Hi sambow, welcome to the forum.

I am not aware of anyone in Sydney that sells them but you can get a BM from at least 2 of our site sponsors, Craftbrewer in Brisbane and Grain and Grape in Melbourne.
I live in Port Lincoln and I got mine from Craftbrewer as at the time the owner of that business had my unit shipped direct to me from Germany and therefor I paid no freight for the delivery.
I was very happy with the service from this company.

Good luck and happy BM brewing.


----------



## Cocko (2/8/14)

Hey Sambow, welcome aboard.

If you can jump straight into a brewmeister, why wouldn't you!!. If I can suggest brewing a few beers prior, just to get your head around the other processes involved, as in fermentation, bottling or kegging, flavours, yeast behaviour etc... Not saying it cant be read but experience is key, in most cases.

By no means am I saying start with kits and bottling, ****, one of my best friends, jumped straight in to BIAB and kegging but with brewers around him and places like AHB, he is one of the best brewers I know. Maybe an URN and a bag, make a couple of batches and find your feet - then BOOM - you have a HLT for sparging your BM.

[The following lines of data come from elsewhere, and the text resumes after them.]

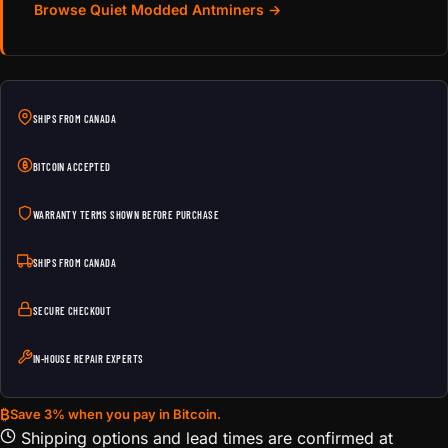
Browse Quiet Modded Antminers →
SHIPS FROM CANADA
BITCOIN ACCEPTED
WARRANTY TERMS SHOWN BEFORE PURCHASE
SHIPS FROM CANADA
SECURE CHECKOUT
IN-HOUSE REPAIR EXPERTS
₿
Save 3% when you pay in Bitcoin.
Shipping options and lead times are confirmed at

Just my thoughts mate, best of luck with it - it is a slippery slide but sounds like you will be making good beers soon!

Cheers


----------



## Adr_0 (3/8/14)

Nice, sounds good. I believe you need a 15A circuit in your house to power it?


----------



## lickapop (3/8/14)

My first beer I ever made was on a 3v I built. I have since made beer every possible way since and the Bm is the best.

If you can, imo don't waste your money tinkering building systems or even buying simple biab equipment Go straight to Ag in a Bm. You will learn all you need to know about how the brewing process works in the shortest and cheapest way possible if you do eventually buy a BM. 

I pissed some money up the wall on gear over the years. 50l Bm is all you need.


----------



## sambow (3/8/14)

Thanks everyone. I've contacted both Craftbrewer and Grain and Grape to see if they are currently available and if they can deliver to Sydney. I don't have a 15amp power point at the moment however I think that they are reasonably cheap to install. My brother is actually coming around today and he has a Brewsmith kit which he doesn't use so whilst I am waiting for my Braumeister to arrive I will see how I go with his kit.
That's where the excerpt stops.